Liesse retire sa main, comme si elle avait reçu une décharge électrique. En un instant, elle se remémore ce qu'il lui a dit : la pierre et l'eau sont les témoins des ères passées. Mais se peut-il qu'elles aient le pouvoir de prédire le futur ? Et ce regard angoissant, ce regard vu en cauchemar n'était pas pour montrer un Sasha monstrueux. C'était le regard de sa mort.

Liesse n'a pas le temps de comprendre pourquoi elle a cette capacité de lire l'eau et les pierres. Elle s'enfuit déjà vers les barques arrimées.

Consciente de sa piètre capacité à ramer, elle ne s'en sert que pour rejoindre l'autre rive et espère trouver une voiture.

‒ Pitié, faites qu'une d'elles soient ouvertes !

Alors qu'elle enclenche une série de véhicules, Liesse pense à deux choses : sa robe n'est pas pratique et peut-être aurait-elle dû demander à Miriam d'emprunter sa voiture – elle aurait été plus vite si elle fait choux blanc. Ses mains moites rencontrent plusieurs obstacles, des portes verrouillées. Une de ses tentatives déclenche l'alarme. Elle n'en prend pas le cas. Soudain, une C3 noire s'offre à elle. Liesse constate qu'aucune clé n'est sur le contact. Elle ouvre la boite à gant, puis abaisse les pare-soleil.

‒ YES !!!

Une clé tombe miraculeusement dans ses mains. Elle se déporte sur le siège conducteur et démarre le véhicule, priant pour que sa vingtaine d'heures de conduite lui suffisent pour atteindre la montagne.
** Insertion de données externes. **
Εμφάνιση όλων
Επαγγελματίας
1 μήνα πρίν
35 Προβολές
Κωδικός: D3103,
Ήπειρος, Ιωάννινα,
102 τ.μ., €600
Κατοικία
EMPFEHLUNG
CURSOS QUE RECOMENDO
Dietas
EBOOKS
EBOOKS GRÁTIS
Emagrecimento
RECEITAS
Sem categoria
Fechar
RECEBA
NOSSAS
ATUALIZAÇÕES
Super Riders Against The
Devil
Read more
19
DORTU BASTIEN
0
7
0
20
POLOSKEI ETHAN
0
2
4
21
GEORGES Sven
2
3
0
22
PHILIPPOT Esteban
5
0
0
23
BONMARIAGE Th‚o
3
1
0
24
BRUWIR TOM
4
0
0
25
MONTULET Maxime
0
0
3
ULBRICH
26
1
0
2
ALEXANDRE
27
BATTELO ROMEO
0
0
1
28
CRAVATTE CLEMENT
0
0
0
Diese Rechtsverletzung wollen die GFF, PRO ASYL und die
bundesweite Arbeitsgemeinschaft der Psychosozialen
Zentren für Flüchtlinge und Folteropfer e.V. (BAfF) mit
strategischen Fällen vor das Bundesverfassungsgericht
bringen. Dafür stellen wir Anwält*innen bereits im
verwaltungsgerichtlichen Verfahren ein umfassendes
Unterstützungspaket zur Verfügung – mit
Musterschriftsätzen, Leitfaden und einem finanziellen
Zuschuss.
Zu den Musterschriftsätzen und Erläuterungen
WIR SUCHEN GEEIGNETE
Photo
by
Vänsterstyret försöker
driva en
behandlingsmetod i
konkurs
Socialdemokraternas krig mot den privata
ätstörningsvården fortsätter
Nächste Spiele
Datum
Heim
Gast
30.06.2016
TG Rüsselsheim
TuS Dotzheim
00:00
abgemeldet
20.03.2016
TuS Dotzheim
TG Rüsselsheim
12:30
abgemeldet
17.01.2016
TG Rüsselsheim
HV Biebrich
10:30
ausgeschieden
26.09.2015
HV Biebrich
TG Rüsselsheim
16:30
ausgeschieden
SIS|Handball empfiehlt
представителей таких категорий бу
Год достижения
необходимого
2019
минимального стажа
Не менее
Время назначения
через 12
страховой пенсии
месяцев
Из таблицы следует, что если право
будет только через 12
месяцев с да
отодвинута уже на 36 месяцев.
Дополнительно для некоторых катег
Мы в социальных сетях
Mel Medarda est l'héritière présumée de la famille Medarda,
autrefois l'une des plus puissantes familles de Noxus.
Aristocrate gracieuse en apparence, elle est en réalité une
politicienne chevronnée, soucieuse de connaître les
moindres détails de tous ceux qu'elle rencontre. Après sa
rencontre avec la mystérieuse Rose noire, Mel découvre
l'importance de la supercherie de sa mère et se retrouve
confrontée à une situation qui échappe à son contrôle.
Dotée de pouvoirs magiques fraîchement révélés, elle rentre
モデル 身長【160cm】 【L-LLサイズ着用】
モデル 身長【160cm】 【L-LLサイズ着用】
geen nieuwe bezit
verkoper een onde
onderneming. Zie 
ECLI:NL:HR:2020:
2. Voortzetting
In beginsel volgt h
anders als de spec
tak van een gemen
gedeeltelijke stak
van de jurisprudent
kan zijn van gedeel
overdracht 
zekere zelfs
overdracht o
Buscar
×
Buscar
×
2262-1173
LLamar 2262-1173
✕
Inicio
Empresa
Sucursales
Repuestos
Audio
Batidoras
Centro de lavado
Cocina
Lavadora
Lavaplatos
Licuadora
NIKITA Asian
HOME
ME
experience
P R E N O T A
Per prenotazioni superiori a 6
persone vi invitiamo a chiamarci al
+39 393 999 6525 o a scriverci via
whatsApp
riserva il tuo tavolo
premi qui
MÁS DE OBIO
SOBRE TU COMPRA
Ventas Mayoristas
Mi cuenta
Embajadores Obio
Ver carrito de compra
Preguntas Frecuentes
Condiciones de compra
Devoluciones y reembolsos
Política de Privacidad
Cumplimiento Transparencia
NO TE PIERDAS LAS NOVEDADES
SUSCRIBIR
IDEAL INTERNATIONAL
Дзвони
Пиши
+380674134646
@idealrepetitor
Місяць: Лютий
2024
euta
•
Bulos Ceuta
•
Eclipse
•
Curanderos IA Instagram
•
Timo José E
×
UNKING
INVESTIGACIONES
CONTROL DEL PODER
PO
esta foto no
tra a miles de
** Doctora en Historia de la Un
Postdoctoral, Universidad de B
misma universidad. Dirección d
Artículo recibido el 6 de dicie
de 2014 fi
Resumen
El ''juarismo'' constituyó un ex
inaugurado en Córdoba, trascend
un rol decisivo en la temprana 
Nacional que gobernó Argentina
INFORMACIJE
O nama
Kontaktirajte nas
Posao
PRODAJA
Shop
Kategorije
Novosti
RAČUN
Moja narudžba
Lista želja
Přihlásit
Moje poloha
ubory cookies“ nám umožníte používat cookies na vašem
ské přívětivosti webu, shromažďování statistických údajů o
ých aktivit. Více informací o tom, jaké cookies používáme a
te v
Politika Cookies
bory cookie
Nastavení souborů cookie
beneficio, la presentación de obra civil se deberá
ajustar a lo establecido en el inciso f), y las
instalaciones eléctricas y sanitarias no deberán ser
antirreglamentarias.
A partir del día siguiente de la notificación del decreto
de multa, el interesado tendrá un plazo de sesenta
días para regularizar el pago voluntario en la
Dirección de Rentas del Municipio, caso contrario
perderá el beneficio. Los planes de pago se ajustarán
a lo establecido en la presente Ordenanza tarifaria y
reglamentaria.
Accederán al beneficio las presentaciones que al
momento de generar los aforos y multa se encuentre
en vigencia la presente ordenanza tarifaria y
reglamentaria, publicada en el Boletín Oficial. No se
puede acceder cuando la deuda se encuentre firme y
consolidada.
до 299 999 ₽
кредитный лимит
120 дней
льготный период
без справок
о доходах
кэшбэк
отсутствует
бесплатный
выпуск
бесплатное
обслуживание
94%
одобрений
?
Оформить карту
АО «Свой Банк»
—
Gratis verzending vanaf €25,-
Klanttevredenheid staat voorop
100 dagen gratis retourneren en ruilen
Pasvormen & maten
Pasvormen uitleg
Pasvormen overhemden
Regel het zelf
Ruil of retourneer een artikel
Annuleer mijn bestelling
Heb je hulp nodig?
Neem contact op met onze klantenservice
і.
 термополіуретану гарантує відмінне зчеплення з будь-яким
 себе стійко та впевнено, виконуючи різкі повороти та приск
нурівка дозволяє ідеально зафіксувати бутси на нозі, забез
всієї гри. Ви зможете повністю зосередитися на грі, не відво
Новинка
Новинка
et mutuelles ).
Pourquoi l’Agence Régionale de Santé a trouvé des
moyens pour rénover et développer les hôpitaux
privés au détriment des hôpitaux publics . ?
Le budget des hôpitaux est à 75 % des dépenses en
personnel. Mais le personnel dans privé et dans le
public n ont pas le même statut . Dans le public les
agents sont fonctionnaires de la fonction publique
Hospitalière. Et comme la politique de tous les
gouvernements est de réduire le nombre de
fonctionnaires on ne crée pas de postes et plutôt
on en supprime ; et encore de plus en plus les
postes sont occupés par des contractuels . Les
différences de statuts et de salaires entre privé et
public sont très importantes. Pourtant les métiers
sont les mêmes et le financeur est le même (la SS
Après quelques frayeurs – heureusement qu'elle n'a croisée aucune voiture, ni animal ou piéton sur sa route – Liesse parvient au plus loin de la clairière, près de la grotte. Elle se gare, laissant les phares allumés pour éclairer le chemin, et allume sa lampe torche. Un sifflement d'éclat retentit : un premier feu d'artifice se fait bouquet au dessus du village de Petram.

Liesse sait que le combat de Sasha contre le Mal va commencer. Il n'est peut être pas trop tard. Elle court à s'en déchirer les poumons, manque de trébucher sur les pierres, mais elle ne se démonte pas. Les feux d'artifice pétaradant au loin ne sont plus entendus, ce sont des déflagrations qui secouent maintenant la terre. Liesse est projetée une première fois. Mais elle se relève, elle est maintenant presque arrivée à la grotte. Les derniers mètres lancent des coups de poignards dans ses mollets et c'est à bout de souffle qu'elle atteint l'accès du cœur de la montagne.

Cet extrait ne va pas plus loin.